Jeff Dickenson, playing a sweaty, lustily singing Brad Majors this year (last year, he was rock-hard Rocky), shared that many of the key characters in the current production are seasoned in their roles. In addition, the Cabaret has added an excellent video element, plus new sound effects and a cleverly designed set, to this year’s show.
Titillating performances were given by the enchanting Allison Rich (who’s also the musical director) as the yummy Magenta and Tony Varicelli, who owned the stage (and his platform stilettos) as the fabulous Frank-N-Furter, both in their third years playing these roles.

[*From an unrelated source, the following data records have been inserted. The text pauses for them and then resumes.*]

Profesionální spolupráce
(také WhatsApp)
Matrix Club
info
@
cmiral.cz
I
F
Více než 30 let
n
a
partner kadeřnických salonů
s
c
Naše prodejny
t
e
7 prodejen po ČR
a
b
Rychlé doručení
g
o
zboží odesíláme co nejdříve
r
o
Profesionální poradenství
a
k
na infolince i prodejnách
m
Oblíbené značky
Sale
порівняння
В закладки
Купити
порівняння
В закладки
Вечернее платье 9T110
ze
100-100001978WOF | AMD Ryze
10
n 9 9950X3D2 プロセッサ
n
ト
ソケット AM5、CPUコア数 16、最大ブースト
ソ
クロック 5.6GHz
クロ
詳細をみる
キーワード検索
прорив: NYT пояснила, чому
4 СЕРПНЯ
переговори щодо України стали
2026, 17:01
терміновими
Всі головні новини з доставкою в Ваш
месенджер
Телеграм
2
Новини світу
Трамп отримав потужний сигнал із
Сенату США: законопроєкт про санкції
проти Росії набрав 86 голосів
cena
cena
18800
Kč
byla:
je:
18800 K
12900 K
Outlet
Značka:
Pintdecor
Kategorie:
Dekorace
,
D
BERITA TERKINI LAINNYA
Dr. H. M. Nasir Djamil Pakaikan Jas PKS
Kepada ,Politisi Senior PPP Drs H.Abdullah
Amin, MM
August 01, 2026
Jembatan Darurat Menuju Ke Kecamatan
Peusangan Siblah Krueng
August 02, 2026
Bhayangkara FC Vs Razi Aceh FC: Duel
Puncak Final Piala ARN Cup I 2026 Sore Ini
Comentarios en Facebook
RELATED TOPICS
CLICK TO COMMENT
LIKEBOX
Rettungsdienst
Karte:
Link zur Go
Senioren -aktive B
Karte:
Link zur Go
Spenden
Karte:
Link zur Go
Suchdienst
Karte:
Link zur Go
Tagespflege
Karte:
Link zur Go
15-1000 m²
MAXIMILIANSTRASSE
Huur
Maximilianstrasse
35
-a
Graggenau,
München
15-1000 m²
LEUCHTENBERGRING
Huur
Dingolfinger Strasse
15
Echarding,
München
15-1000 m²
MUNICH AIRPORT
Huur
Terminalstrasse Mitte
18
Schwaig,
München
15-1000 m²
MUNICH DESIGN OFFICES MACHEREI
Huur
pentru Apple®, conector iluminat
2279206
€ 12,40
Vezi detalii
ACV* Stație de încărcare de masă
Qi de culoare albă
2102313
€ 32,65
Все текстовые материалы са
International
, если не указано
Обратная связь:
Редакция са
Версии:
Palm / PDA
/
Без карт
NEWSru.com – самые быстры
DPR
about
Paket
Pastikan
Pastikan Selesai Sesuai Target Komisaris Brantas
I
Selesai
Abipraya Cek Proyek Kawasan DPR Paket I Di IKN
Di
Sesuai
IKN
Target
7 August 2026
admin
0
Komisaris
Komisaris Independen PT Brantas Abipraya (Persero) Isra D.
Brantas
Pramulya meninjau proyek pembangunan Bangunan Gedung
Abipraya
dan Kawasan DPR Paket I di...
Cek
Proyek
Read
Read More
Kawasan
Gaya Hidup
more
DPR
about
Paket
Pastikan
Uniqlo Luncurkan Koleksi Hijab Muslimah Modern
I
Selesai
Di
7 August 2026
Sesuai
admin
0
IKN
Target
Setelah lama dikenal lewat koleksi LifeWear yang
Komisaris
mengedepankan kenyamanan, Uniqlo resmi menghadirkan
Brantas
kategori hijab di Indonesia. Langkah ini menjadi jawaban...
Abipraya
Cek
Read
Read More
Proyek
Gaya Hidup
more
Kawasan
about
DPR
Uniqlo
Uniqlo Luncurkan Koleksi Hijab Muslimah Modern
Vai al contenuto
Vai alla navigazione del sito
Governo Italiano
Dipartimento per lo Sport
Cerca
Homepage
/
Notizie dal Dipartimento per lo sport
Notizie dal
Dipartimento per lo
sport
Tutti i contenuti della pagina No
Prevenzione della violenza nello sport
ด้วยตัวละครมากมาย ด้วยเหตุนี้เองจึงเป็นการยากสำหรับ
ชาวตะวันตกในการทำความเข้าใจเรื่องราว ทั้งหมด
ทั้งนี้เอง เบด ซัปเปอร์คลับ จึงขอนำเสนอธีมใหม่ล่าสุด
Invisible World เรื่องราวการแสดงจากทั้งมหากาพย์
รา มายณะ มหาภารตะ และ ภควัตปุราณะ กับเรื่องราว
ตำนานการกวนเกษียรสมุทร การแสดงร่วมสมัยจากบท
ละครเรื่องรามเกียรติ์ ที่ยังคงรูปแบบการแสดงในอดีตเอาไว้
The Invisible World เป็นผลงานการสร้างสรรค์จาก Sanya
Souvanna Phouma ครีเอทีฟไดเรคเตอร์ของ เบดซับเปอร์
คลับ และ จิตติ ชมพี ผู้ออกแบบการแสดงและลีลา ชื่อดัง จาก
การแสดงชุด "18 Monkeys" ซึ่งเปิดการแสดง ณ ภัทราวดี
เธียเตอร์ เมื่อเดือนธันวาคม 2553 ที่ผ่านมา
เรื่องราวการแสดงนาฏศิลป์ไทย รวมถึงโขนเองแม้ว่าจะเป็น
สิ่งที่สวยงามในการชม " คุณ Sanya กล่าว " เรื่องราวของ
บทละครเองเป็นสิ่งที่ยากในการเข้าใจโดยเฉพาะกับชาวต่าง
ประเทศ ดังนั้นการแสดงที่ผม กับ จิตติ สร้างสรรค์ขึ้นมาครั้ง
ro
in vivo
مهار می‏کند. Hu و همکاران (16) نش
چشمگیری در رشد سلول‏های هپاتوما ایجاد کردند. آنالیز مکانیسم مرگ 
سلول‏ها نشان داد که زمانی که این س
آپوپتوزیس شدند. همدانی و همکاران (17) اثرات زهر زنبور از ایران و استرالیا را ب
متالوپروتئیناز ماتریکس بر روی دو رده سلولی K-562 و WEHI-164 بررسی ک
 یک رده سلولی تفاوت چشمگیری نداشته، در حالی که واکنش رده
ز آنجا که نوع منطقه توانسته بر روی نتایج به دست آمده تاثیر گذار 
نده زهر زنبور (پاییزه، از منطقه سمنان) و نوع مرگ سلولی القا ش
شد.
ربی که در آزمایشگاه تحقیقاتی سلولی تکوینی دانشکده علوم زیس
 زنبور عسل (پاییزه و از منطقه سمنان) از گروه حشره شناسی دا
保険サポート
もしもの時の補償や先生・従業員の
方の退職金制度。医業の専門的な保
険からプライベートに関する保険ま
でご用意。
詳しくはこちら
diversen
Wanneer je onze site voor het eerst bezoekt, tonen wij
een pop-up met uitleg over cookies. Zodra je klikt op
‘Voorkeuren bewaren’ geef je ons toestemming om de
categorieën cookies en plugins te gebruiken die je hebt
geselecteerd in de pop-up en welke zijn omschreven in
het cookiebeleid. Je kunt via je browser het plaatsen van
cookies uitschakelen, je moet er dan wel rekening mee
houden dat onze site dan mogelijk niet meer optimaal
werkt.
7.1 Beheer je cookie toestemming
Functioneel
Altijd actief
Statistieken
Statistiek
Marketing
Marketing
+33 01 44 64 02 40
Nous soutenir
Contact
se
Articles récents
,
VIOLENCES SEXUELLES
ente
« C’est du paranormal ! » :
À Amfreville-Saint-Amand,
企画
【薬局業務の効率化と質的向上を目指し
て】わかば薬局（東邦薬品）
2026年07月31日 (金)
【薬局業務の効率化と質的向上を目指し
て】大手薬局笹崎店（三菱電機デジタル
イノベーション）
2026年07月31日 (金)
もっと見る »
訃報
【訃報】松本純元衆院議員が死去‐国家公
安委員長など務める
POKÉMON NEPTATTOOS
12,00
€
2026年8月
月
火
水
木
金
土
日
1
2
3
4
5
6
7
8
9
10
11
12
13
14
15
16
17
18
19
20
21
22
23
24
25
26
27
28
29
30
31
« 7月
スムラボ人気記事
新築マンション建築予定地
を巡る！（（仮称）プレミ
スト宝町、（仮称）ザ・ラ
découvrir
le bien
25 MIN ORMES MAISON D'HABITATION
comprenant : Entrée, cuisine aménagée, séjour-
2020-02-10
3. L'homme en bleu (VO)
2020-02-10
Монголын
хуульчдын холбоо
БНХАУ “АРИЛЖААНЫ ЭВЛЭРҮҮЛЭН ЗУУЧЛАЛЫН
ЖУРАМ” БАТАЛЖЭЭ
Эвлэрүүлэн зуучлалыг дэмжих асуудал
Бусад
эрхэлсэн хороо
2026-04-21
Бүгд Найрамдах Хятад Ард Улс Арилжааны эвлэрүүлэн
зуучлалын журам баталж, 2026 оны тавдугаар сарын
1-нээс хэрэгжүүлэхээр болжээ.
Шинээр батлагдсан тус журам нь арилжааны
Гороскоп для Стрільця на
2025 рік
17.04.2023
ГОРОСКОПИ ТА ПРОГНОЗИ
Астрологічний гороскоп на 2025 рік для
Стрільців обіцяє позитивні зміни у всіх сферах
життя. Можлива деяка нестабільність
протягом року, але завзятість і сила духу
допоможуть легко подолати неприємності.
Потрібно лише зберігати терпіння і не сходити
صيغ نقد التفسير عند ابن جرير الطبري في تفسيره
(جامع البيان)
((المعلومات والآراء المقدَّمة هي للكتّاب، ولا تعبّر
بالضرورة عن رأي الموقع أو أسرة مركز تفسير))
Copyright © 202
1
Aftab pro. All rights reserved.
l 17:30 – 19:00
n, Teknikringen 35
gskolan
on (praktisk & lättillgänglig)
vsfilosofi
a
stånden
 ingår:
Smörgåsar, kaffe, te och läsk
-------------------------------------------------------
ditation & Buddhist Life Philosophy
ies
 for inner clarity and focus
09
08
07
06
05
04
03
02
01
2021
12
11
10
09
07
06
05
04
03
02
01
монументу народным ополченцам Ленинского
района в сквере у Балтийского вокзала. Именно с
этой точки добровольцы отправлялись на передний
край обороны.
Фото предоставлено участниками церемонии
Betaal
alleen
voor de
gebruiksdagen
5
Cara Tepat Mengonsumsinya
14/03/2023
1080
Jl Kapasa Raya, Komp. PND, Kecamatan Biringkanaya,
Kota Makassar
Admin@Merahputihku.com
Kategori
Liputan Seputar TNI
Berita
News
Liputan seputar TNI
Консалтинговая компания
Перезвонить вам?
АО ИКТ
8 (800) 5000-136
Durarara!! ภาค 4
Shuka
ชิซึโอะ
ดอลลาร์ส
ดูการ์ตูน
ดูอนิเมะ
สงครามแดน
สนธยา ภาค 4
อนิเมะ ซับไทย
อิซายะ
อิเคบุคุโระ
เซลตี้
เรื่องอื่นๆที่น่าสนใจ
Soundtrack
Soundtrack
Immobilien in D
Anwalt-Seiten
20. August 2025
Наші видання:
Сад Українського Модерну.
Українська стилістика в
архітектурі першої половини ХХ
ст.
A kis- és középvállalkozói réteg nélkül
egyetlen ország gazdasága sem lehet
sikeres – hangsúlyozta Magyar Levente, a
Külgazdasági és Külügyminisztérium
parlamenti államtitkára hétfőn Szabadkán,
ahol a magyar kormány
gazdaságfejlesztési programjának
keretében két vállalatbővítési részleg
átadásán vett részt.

In fact, the entire cast was impressive: Lars Logan, with his pinched nasally voice and thin, lanky physique, was born to play the creepy Riff-Raff; Vanessa Cerrarelli was Mickey Mouse Club fun with her squeaky voice and bouncy dance moves as Columbia; Don Eggert rolled (in his wheel chair, of course) with the mayhem as Dr. Scott; Zak Schulps flexed his way into the hearts (and pants) of everyone as Rocky; and Kim Mendes fleshed out the role of Janet Weiss nicely, with her innocent soprano voice and womanly curves.
I was there opening night, and the house was already full, with enthusiastic catcalls encouraged by vinyl-clad Phantoms with immaculate timing. I imagine that as this run continues, this already tight, sexy show will continue to evolve, just like the virgin Rocky, who emerges from the laboratory cocoon of Frank-N-Furter’s twisted transvestite castle in all his muscular glory.
Don your whole body fishnet (and bring five bucks for a bag o’ props) and head to the Chico Cabaret for a screamin’ good time.